Gli obiettivi possono essere di 4 differenti tipologie: GRANDANGOLO, che ha una ampiezza variabile e che è molto comune tra le fotocamere di fascia media/bassa; FISH-EYE, che copre un ampiezza di 180 gradi e che costituisce un accessorio per le fotocamere; TELE che normalmente ha come risultato un moderato ingrandimento; ZOOM ad ingrandimento variabile, molto comune tra le fotocamere di fascia alta/superiore.

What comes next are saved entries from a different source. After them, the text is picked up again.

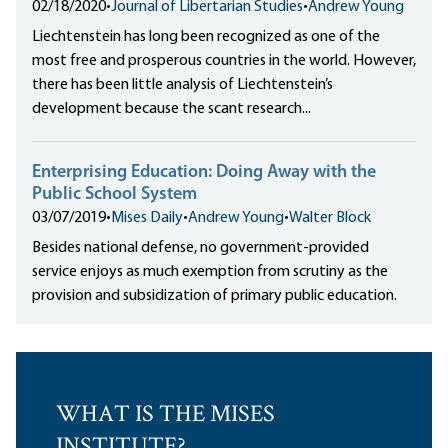
02/18/2020
•
Journal of Libertarian Studies
•
Andrew Young
Liechtenstein has long been recognized as one of the
most free and prosperous countries in the world. However,
there has been little analysis of Liechtenstein’s
development because the scant research...
Enterprising Education: Doing Away with the
Public School System
03/07/2019
•
Mises Daily
•
Andrew Young
•
Walter Block
Besides national defense, no government-provided
service enjoys as much exemption from scrutiny as the
provision and subsidization of primary public education.
WHAT IS THE MISES
INSTITUTE?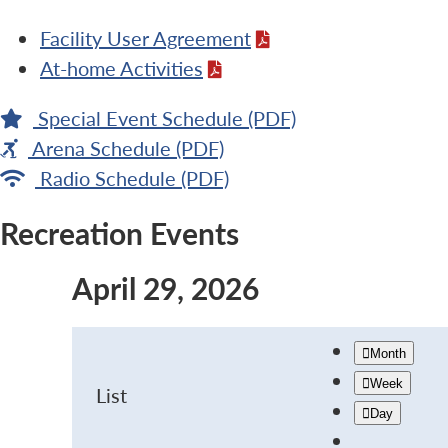
Facility User Agreement
At-home Activities
Special Event Schedule (PDF)
Arena Schedule (PDF)
Radio Schedule (PDF)
Recreation Events
April 29, 2026
Month
Week
List
Day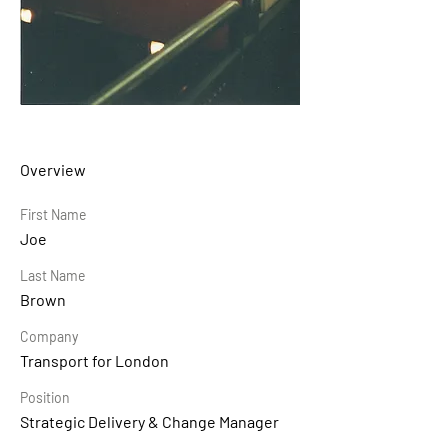
Overview
First Name
Joe
Last Name
Brown
Company
Transport for London
Position
Strategic Delivery & Change Manager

Le fotocamere che dispongono di quest'ultimo obiettivo, solitamente un 3x, permettono di regolare l'ingrandimento in maniera fluida e graduale fino a scegliere quello desiderato senza costringerci ad avvicinarci e allontanarci dal soggetto da fotografare; lo zoom di tali obiettivi non è assolutamente paragonabile come risultato finale allo zoom digitale che può essere solo attivato e disattivato, o che comunque può avere solo poche posizioni fisse.

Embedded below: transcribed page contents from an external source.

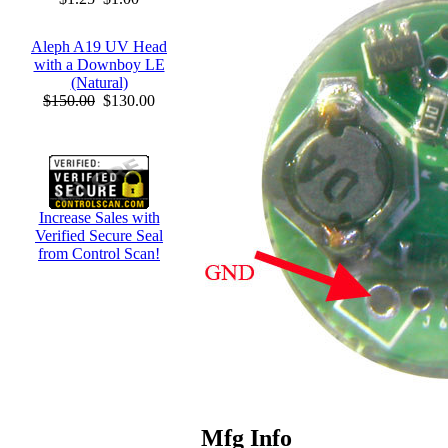
Aleph A19 UV Head
with a Downboy LE
(Natural)
$150.00
$130.00
Increase Sales with
Verified Secure Seal
from Control Scan!
Mfg Info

Alcune fotocamere dispongono inoltre dell'attacco per convertitori tele, grandangolari, fish-eye e per filtri standard che permette di sovrapporre all'obiettivo delle speciali lenti con lo scopo di modificarne le caratteristiche o creare effetti particolari per una fotografia creativa. Altre possono usare queste lenti aggiuntive solo mediante un anello adattatore.

Il display LCD
Questo elemento è molto utile per effettuare riprese quando non c'è la possibilità di avvicinare l'occhio al mirino ottico ed è indispensabile per valutare la corretta inquadratura ed esposizione delle foto, un po' meno efficace per riscontrare le foto mosse. Permette di individuare in tempo reale le foto insoddisfacenti per poterle eliminare e riscattare.

Il connettore video out
Questo elemento è presente in quasi tutte le fotocamere ed è molto comodo perchè permette di rivedere le foto alla TV collegando la macchina fotografica a quest'ultima.

Le schede di memoria
Quasi tutte le fotocamere digitali producono dei file compressi JPEG o non compressi TIFF ''arricchiti'' dalle informazioni relative alle impostazioni dell'apparecchio al momento dello scatto, queste informazioni sono comunemente note come EXIF.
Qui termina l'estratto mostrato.